Operational Excellence - One Way Optimism is Constructed at Procore

Operational Excellence - One Way Optimism is Constructed at Procore

Heidi Helfand is Director of Engineering Excellence at Procore Technologies. She is also the author of the book Dynamic Reteaming, the Art and Wisdom of Changing Teams and is an international keynote speaker in the software industry.

Heidi recently lead the Operational Excellence event for Procore's R&D organization and offers up a deep dive here into the event, how it was produced and why.

Event Blueprint

In Procore R&D, we not only “build the software that builds the world,” but we also actively build our growing R&D organization. One example is our recent Operational Excellence Summit, which was designed to not only foster tighter collaboration and alignment between our product and platform tribes, but also to create conditions for new leaders to emerge and lead initiatives that they are passionate about.
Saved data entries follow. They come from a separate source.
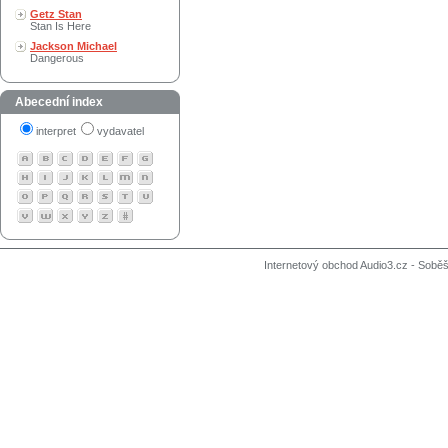
Getz Stan
Stan Is Here
Jackson Michael
Dangerous
Abecední index
interpret
vydavatel
Internetový obchod Audio3.cz - Soběši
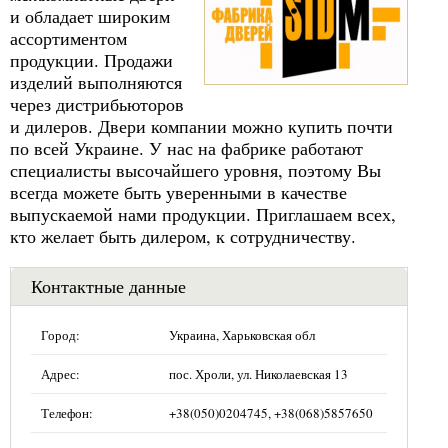
и обладает широким
ассортиментом
продукции. Продажи
изделий выполняются
через дистрибьюторов
и дилеров. Двери компании можно купить почти
по всей Украине. У нас на фабрике работают
специалисты высочайшего уровня, поэтому Вы
всегда можете быть уверенными в качестве
выпускаемой нами продукции. Приглашаем всех,
кто желает быть дилером, к сотрудничеству.
Контактные данные
Город:
Украина, Харьковская обл
Адрес:
пос. Хроли, ул. Николаевская 13
Телефон:
+38(050)0204745, +38(068)5857650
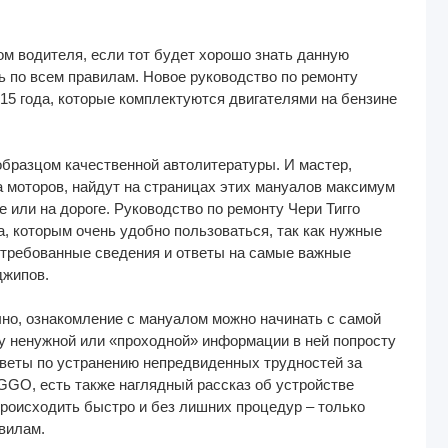
м водителя, если тот будет хорошо знать данную
ь по всем правилам. Новое руководство по ремонту
5 года, которые комплектуются двигателями на бензине
образцом качественной автолитературы. И мастер,
 моторов, найдут на страницах этих мануалов максимум
или на дороге. Руководство по ремонту Чери Тигго
, которым очень удобно пользоваться, так как нужные
остребованные сведения и ответы на самые важные
джипов.
чно, ознакомление с мануалом можно начинать с самой
ку ненужной или «проходной» информации в ней попросту
 советы по устранению непредвиденных трудностей за
GGO, есть также наглядный рассказ об устройстве
происходить быстро и без лишних процедур – только
вилам.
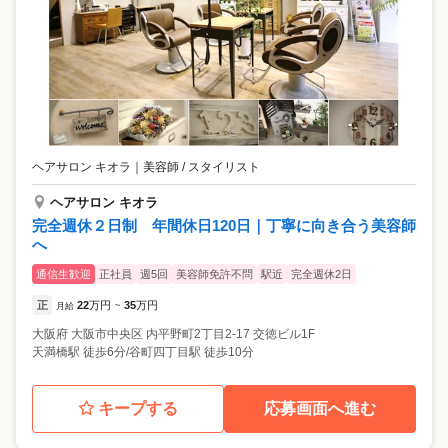
ヘアサロン キオラ
｜
美容師 / スタイリスト
ヘアサロン キオラ
完全週休２日制 年間休日120日｜丁寧に向き合う美容師
へ
通信生歓迎
正社員
週5回
美容師免許不問
駅近
完全週休2日
正
22
万円
35
万円
月給
~
大阪府
大阪市中央区
内平野町2丁目2-17 交徳ビル1F
天満橋駅 徒歩6分/谷町四丁目駅 徒歩10分
キープする
応募画面へ進む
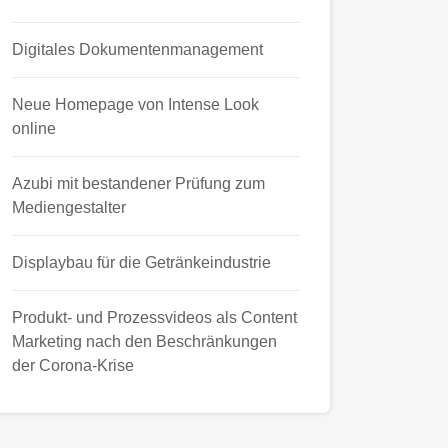
Digitales Dokumentenmanagement
Neue Homepage von Intense Look
online
Azubi mit bestandener Prüfung zum
Mediengestalter
Displaybau für die Getränkeindustrie
Produkt- und Prozessvideos als Content
Marketing nach den Beschränkungen
der Corona-Krise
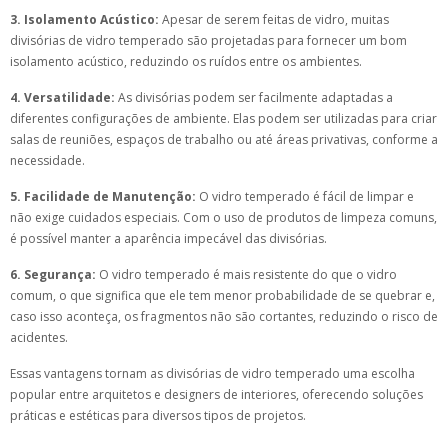
3. Isolamento Acústico:
Apesar de serem feitas de vidro, muitas
divisórias de vidro temperado são projetadas para fornecer um bom
isolamento acústico, reduzindo os ruídos entre os ambientes.
4. Versatilidade:
As divisórias podem ser facilmente adaptadas a
diferentes configurações de ambiente. Elas podem ser utilizadas para criar
salas de reuniões, espaços de trabalho ou até áreas privativas, conforme a
necessidade.
5. Facilidade de Manutenção:
O vidro temperado é fácil de limpar e
não exige cuidados especiais. Com o uso de produtos de limpeza comuns,
é possível manter a aparência impecável das divisórias.
6. Segurança:
O vidro temperado é mais resistente do que o vidro
comum, o que significa que ele tem menor probabilidade de se quebrar e,
caso isso aconteça, os fragmentos não são cortantes, reduzindo o risco de
acidentes.
Essas vantagens tornam as divisórias de vidro temperado uma escolha
popular entre arquitetos e designers de interiores, oferecendo soluções
práticas e estéticas para diversos tipos de projetos.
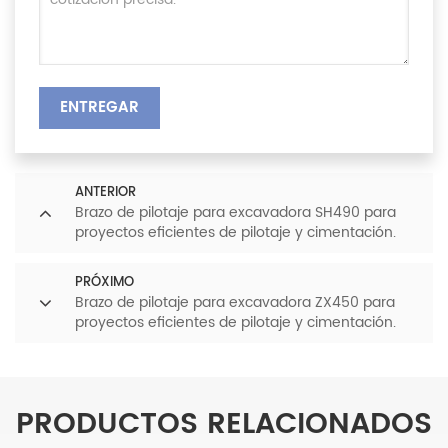
ENTREGAR
ANTERIOR
Brazo de pilotaje para excavadora SH490 para
proyectos eficientes de pilotaje y cimentación.
Fabricación de alta resistencia. Directo de fábrica.
PRÓXIMO
Brazo de pilotaje para excavadora ZX450 para
proyectos eficientes de pilotaje y cimentación.
Fabricación de alta resistencia. Directo de fábrica.
PRODUCTOS RELACIONADOS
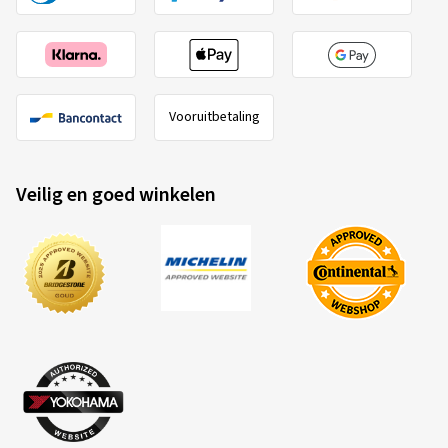
Vooruitbetaling
Veilig en goed winkelen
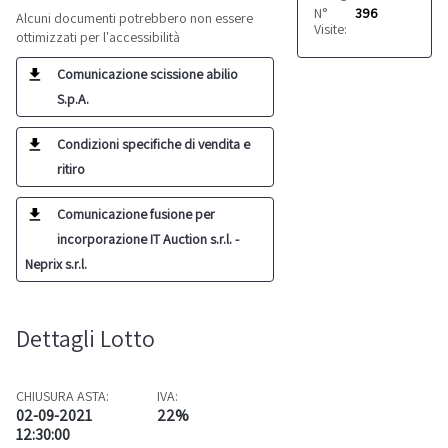
N°
396
Alcuni documenti potrebbero non essere
Visite:
ottimizzati per l'accessibilità
Comunicazione scissione abilio
S.p.A.
Condizioni specifiche di vendita e
ritiro
Comunicazione fusione per
incorporazione IT Auction s.r.l. -
Neprix s.r.l.
Dettagli Lotto
CHIUSURA ASTA:
IVA:
02-09-2021
22%
12:30:00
When faced with the challenge of designing an event for 350 people, our first obstacle was finding a space to host the event. Our CTO, Sam Crigman, suggested the open warehouse space we have across the freeway from our campus in Carpinteria. We took a trip across the 101 and looked into our options.

While exploring the space, a sense of excitement and possibility overcame our group. “This just might work,” we thought. One of Procore’s company values is optimism and we believed this was an opportunity to truly exemplify that.The focus of our event was on operational excellence, which we believe means “doing more with what we have.”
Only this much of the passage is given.